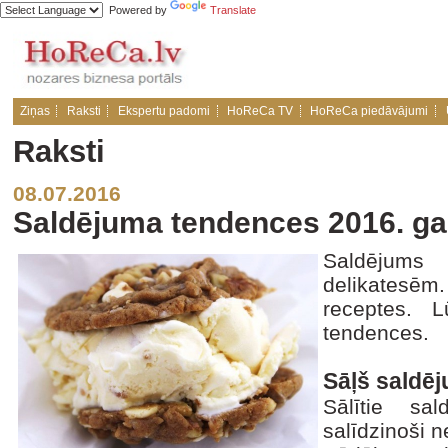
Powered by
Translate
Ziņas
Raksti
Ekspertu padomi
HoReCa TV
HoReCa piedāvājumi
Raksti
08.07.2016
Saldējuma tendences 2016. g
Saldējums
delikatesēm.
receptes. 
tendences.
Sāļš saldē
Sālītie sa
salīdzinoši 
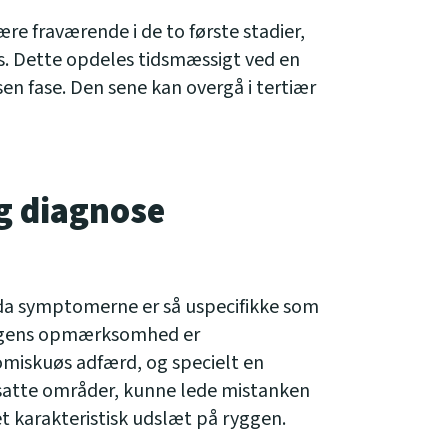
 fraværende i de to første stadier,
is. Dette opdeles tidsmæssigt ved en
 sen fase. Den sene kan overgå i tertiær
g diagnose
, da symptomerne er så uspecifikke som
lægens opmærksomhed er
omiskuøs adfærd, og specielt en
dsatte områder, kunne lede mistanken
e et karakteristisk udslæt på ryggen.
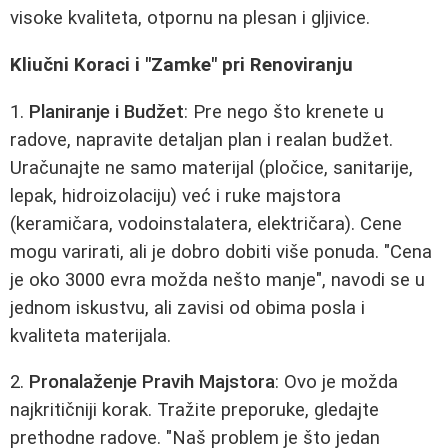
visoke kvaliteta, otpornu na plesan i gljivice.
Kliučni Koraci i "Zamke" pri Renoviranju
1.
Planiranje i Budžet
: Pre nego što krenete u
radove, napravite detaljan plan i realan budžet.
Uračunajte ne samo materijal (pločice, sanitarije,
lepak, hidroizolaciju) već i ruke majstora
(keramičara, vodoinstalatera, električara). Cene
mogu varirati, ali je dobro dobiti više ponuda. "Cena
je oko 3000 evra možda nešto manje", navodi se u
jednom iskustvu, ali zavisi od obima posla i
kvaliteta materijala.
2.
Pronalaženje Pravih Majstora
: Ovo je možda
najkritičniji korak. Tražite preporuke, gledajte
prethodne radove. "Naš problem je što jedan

● ● ● ● ●

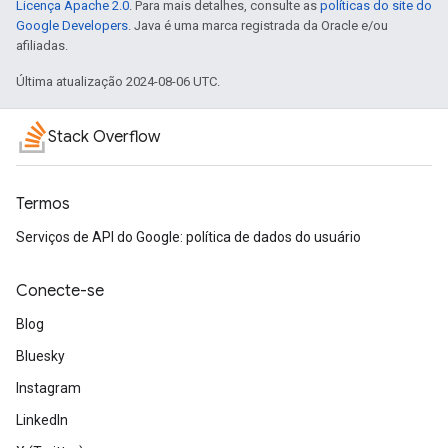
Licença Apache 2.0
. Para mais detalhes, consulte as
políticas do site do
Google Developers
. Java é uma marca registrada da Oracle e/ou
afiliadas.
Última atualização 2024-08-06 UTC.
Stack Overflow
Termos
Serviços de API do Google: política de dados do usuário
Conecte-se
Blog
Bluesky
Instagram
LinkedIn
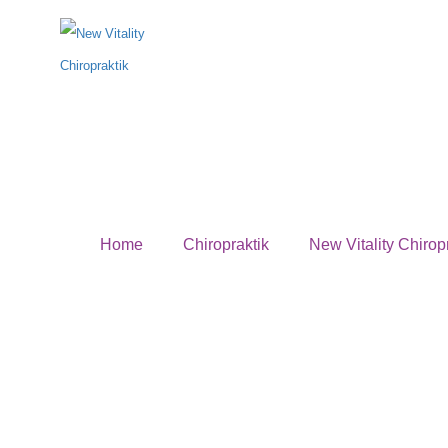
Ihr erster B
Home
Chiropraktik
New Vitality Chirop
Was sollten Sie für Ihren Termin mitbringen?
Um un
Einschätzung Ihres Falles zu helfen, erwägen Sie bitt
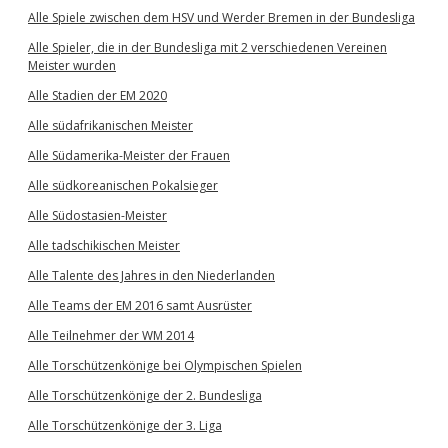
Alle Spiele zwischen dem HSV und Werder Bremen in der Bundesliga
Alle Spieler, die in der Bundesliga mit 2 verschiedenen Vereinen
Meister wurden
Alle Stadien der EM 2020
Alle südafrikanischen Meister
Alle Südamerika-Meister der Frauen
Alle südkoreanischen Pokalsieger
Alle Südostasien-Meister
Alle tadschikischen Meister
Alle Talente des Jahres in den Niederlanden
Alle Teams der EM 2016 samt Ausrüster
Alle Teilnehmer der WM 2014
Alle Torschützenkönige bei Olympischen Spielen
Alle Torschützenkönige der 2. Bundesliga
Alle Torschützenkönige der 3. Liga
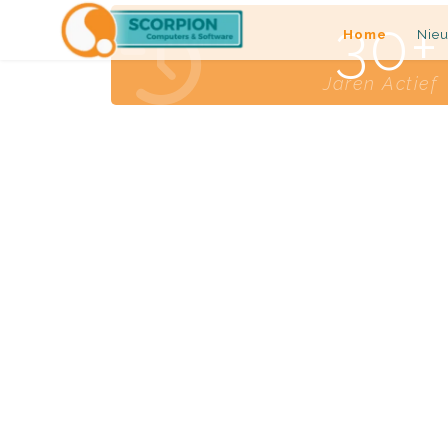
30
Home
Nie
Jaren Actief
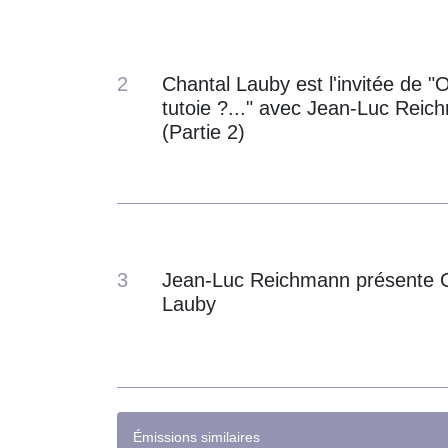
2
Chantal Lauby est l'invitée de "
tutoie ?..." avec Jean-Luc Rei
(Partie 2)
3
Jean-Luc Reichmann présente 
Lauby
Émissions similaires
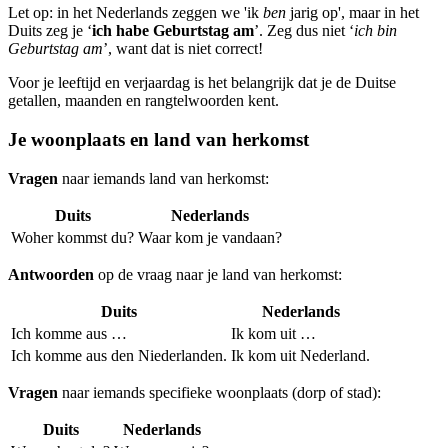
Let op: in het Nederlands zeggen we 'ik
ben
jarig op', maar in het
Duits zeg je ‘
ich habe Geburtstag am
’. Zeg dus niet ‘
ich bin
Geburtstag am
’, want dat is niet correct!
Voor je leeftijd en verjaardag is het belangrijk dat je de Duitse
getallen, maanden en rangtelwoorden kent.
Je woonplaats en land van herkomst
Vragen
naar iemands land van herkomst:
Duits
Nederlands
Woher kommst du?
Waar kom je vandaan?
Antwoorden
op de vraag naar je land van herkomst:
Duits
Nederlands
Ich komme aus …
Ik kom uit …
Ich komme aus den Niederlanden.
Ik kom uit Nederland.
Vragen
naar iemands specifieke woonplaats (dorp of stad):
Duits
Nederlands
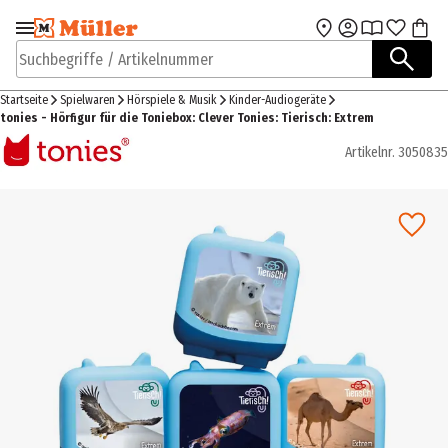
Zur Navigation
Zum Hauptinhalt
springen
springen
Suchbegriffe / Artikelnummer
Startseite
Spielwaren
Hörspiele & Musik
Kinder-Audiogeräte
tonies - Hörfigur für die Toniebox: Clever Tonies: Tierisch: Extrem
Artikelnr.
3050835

● ● ● ● ●

The expected output is every line from the material above where "herkomst" can be found.

Response area
Je woonplaats en land van herkomst
naar iemands land van herkomst:
op de vraag naar je land van herkomst:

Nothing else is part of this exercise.